### EXERCISE INSTRUCTIONS:
Return every record below exactly as given.

(Data records)

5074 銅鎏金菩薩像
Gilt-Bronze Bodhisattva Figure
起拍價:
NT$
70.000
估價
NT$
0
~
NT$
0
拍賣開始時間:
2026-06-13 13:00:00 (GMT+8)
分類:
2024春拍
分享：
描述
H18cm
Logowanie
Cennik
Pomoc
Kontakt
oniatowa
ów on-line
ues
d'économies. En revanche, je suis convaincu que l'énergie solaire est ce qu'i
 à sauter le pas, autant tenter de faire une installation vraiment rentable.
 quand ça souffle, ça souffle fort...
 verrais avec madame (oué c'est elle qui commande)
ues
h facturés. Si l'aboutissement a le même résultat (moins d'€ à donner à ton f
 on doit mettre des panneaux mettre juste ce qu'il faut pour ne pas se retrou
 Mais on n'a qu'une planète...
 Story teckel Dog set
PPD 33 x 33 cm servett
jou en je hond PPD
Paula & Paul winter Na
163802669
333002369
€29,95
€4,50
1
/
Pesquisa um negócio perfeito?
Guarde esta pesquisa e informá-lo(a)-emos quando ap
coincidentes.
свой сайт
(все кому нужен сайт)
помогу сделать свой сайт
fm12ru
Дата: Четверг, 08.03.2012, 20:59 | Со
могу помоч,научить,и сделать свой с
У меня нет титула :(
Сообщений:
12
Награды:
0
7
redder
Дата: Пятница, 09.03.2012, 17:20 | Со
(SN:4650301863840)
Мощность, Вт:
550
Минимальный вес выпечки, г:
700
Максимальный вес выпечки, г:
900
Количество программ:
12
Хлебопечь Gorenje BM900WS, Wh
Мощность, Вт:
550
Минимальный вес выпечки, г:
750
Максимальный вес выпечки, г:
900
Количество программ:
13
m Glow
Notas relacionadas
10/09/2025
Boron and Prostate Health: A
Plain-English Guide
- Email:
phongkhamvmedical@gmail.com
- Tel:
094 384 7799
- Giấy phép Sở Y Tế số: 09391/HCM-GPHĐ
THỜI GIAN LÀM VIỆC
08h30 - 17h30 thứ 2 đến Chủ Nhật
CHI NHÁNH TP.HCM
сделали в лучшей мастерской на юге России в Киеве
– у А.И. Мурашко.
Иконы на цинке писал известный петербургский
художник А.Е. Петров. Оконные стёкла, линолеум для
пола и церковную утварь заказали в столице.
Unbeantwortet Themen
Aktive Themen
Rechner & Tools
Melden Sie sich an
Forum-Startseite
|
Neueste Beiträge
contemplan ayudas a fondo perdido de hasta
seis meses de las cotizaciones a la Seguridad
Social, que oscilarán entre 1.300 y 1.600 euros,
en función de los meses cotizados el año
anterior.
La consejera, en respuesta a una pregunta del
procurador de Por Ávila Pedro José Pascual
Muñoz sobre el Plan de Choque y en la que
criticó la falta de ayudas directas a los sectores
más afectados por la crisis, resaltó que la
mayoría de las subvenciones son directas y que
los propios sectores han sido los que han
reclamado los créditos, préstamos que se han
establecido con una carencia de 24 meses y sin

### REPLY:
5074 銅鎏金菩薩像
Gilt-Bronze Bodhisattva Figure
起拍價:
NT$
70.000
估價
NT$
0
~
NT$
0
拍賣開始時間:
2026-06-13 13:00:00 (GMT+8)
分類:
2024春拍
分享：
描述
H18cm
Logowanie
Cennik
Pomoc
Kontakt
oniatowa
ów on-line
ues
d'économies. En revanche, je suis convaincu que l'énergie solaire est ce qu'i
 à sauter le pas, autant tenter de faire une installation vraiment rentable.
 quand ça souffle, ça souffle fort...
 verrais avec madame (oué c'est elle qui commande)
ues
h facturés. Si l'aboutissement a le même résultat (moins d'€ à donner à ton f
 on doit mettre des panneaux mettre juste ce qu'il faut pour ne pas se retrou
 Mais on n'a qu'une planète...
 Story teckel Dog set
PPD 33 x 33 cm servett
jou en je hond PPD
Paula & Paul winter Na
163802669
333002369
€29,95
€4,50
1
/
Pesquisa um negócio perfeito?
Guarde esta pesquisa e informá-lo(a)-emos quando ap
coincidentes.
свой сайт
(все кому нужен сайт)
помогу сделать свой сайт
fm12ru
Дата: Четверг, 08.03.2012, 20:59 | Со
могу помоч,научить,и сделать свой с
У меня нет титула :(
Сообщений:
12
Награды:
0
7
redder
Дата: Пятница, 09.03.2012, 17:20 | Со
(SN:4650301863840)
Мощность, Вт:
550
Минимальный вес выпечки, г:
700
Максимальный вес выпечки, г:
900
Количество программ:
12
Хлебопечь Gorenje BM900WS, Wh
Мощность, Вт:
550
Минимальный вес выпечки, г:
750
Максимальный вес выпечки, г:
900
Количество программ:
13
m Glow
Notas relacionadas
10/09/2025
Boron and Prostate Health: A
Plain-English Guide
- Email:
phongkhamvmedical@gmail.com
- Tel:
094 384 7799
- Giấy phép Sở Y Tế số: 09391/HCM-GPHĐ
THỜI GIAN LÀM VIỆC
08h30 - 17h30 thứ 2 đến Chủ Nhật
CHI NHÁNH TP.HCM
сделали в лучшей мастерской на юге России в Киеве
– у А.И. Мурашко.
Иконы на цинке писал известный петербургский
художник А.Е. Петров. Оконные стёкла, линолеум для
пола и церковную утварь заказали в столице.
Unbeantwortet Themen
Aktive Themen
Rechner & Tools
Melden Sie sich an
Forum-Startseite
|
Neueste Beiträge
contemplan ayudas a fondo perdido de hasta
seis meses de las cotizaciones a la Seguridad
Social, que oscilarán entre 1.300 y 1.600 euros,
en función de los meses cotizados el año
anterior.
La consejera, en respuesta a una pregunta del
procurador de Por Ávila Pedro José Pascual
Muñoz sobre el Plan de Choque y en la que
criticó la falta de ayudas directas a los sectores
más afectados por la crisis, resaltó que la
mayoría de las subvenciones son directas y que
los propios sectores han sido los que han
reclamado los créditos, préstamos que se han
establecido con una carencia de 24 meses y sin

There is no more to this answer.